One year. Can it really have been a year since I donned that black cap and gown and walked single file with all of my classmates to accept a diploma that officially ushered me into adulthood?
In one year, I have gotten married, gone on a honeymoon, moved into our first apartment, started my first "big girl job," and bought our first home. I have made new friends and kept old ones. We have learned to balance a budget, pay bills, and make wise purchases. I have had identity crises and questioned my purpose. I have had days where all seems right with the world.
I heard someone say that "the days feel long, but the years feel short." Never has this felt more true. In some ways I feel like I am still a college student on a long, arduous summer vacation. In other ways, my time at Belmont University feels like another lifetime.
To all of my friends graduating this month from your respective universities, the knowledge I have gained over a year is meager, yet the glimpses of wisdom God has given me seem to beg to be shared. I'm sure in fifty years, ten years, even one year from now, I will look back on this and laugh at how little I knew at 22--just like I do now when I read through the journals of my adolescence, but this is where God has me now, and I am thankful.
Dear one-year-ago Chandler,
Here are a few tips of the trade I've picked up in a year out in the world.
1. No one really knows exactly what they want to do when they graduate from college.

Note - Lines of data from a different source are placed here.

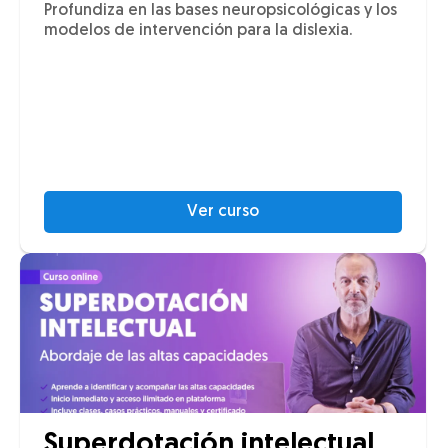
Profundiza en las bases neuropsicológicas y los
modelos de intervención para la dislexia.
Ver curso
Superdotación intelectual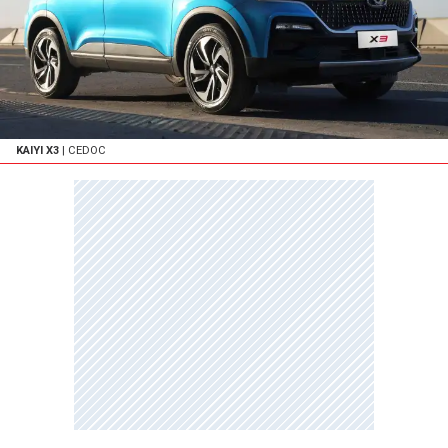
KAIYI X3
| CEDOC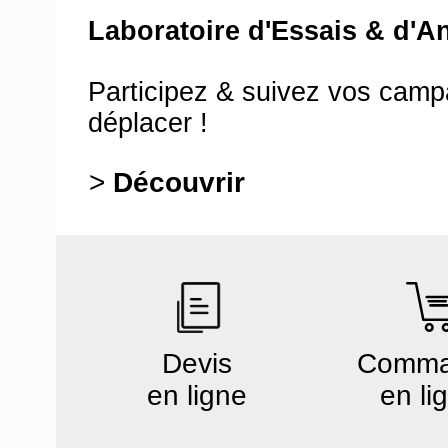
Laboratoire d'Essais & d'A
Participez & suivez vos cam
déplacer !
>
Découvrir
Devis
Comm
en ligne
en li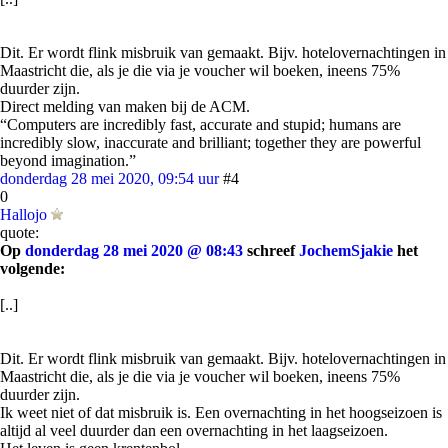
Dit. Er wordt flink misbruik van gemaakt. Bijv. hotelovernachtingen in
Maastricht die, als je die via je voucher wil boeken, ineens 75%
duurder zijn.
Direct melding van maken bij de ACM.
“Computers are incredibly fast, accurate and stupid; humans are
incredibly slow, inaccurate and brilliant; together they are powerful
beyond imagination.”
donderdag 28 mei 2020, 09:54 uur
#4
0
Hallojo
quote:
Op
donderdag 28 mei 2020 @ 08:43
schreef
JochemSjakie
het
volgende:
[..]
Dit. Er wordt flink misbruik van gemaakt. Bijv. hotelovernachtingen in
Maastricht die, als je die via je voucher wil boeken, ineens 75%
duurder zijn.
Ik weet niet of dat misbruik is. Een overnachting in het hoogseizoen is
altijd al veel duurder dan een overnachting in het laagseizoen.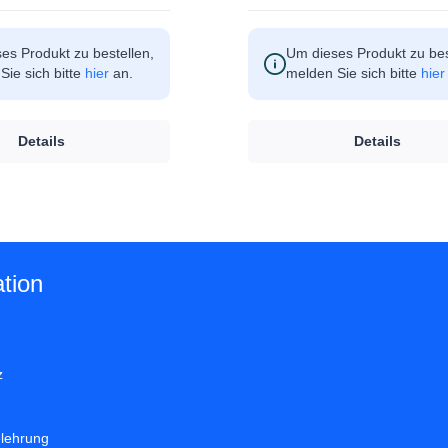
es Produkt zu bestellen,
Um dieses Produkt zu bes
Sie sich bitte
hier
an.
melden Sie sich bitte
hier
Details
Details
tion
z
elehrung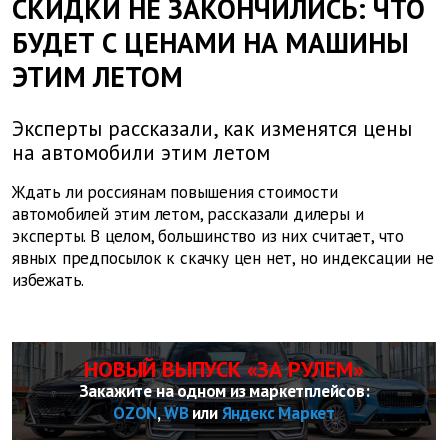
СКИДКИ НЕ ЗАКОНЧИЛИСЬ: ЧТО
БУДЕТ С ЦЕНАМИ НА МАШИНЫ
ЭТИМ ЛЕТОМ
Эксперты рассказали, как изменятся цены
на автомобили этим летом
Ждать ли россиянам повышения стоимости
автомобилей этим летом, рассказали дилеры и
эксперты. В целом, большинство из них считает, что
явных предпосылок к скачку цен нет, но индексации не
избежать.
НОВЫЙ ВЫПУСК «ЗА РУЛЕМ»
Закажите на одном из маркетплейсов:
OZON
,
WB
или
Яндекс Маркет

My English professors would have told me not to make a universal statement, but for the sake of impact, let's just say that it's true. We enter college wide eyed and fresh out of high school. We barely know how to make easy mac in the dorm room microwave without burning it--much less what our forever plan looks like. We spend four years honing our skills and narrowing down our interests, and then we expect to graduate with a clear image of our dream job and exactly what we want to accomplish with our lives.
I am beginning to realize that I only touched the surface of my journey to self discovery in college, and all I can do right now is serve the Lord with my current circumstances and allow His plan for my life to unfold. I also realize that it will probably be years before I truly know what my "dream job" looks like. If I did have my life planned out for the next 25 years, the plan would probably be shot in five years anyway.
I am in a job that I love with work that challenges me and people that care about things that matter. I am grateful, and I'm taking one step at a time.
2. Twenty-somethings are really diverse people.
After college graduation, everyone changes out of their matching cap and gown, packs up the car, and moves on to the next stage of life. Jack and Jill get married and settle down in a nice suburban neighborhood. Jane moves home to save money. Jim goes to graduate school. Jen gets a 9-5 job downtown, lives with a roommate, and invests in her first tailored suit. John picks up odd jobs, couch surfs, and parties while he's young. Joe takes a year off to backpack across Europe barefoot and gain life experience. As I have witnessed my friends' transitions into this next phase of life, I have watched in amazement at the way that God's plan differs for everyone. Maybe I'm wrong, but I feel that by the time people hit 30, the playing field begins to even. More people are married with kids, have purchased their first home, have found a job they plan on keeping for at least a few years, and have begun to establish stability. There are of course exceptions to every rule, and there is diversity among every age group, but for the young and the restless, there are so many paths to choose. It's okay to do your own thing.
3. I Still Have So Much To Learn
I make little mistakes and I don't understand things. I work so hard and try to do everything right, and then I find I left a trail of errors behind me. It is humbling and frustrating and embarrassing.
I spent 17 years of life actively learning. I listened to lectures, wrote papers, read books, and took tests to prove my knowledge. I scored well on my standardized tests and maintained a high GPA in college. I knew how to work the system.
Well the system changed, and now I am in kindergarten again at the school of life.
I am thankful that so many people are older and wiser than I am and can teach me what I need to know. I pray God gives me a teachable spirit and that I never think I am too old to learn a lesson.
4. Adult Friendships Take More Effort But Have Great Reward
The flexibility of college schedules, frequency of social activities, and close proximity of living make for easy socializing in college. I have such good memories of late night study groups, spontaneous Waffle House runs at 2 a.m., lazy afternoons on the lawn in the quad, and deep theological discussions at the cafeteria. Socializing hardly took effort, and friends seemed to come naturally.
In the "real" world, friendships take cultivating. You must plan times to spend with friends and coordinate schedules. Intentionality is key. Especially for those of us that got married right out of the gate, relationships with people other than your spouse are easy to push by the wayside (and certainly ought to take second place).
Despite the change, I have had some of my sweetest times with friends in this year. I have developed new relationships and started to realize who the deep friendships are that will last for years to come. As so many people I know navigate the uncharted waters of complete independence simultaneously, we find a common bond. Also, as I have moved into adulthood, the age gap between myself and those ten years older seems to have narrowed.
5. Growing up can be fun.
Peter Pan would certainly disagree, but I believe it. There are new responsibilities and stresses I have never experienced before, but I have loved the experiences I have had and the joys of figuring out what I believe and what life is going to look like. So, younger self, don't lose heart that your years of school are over. I believe the best is yet to come.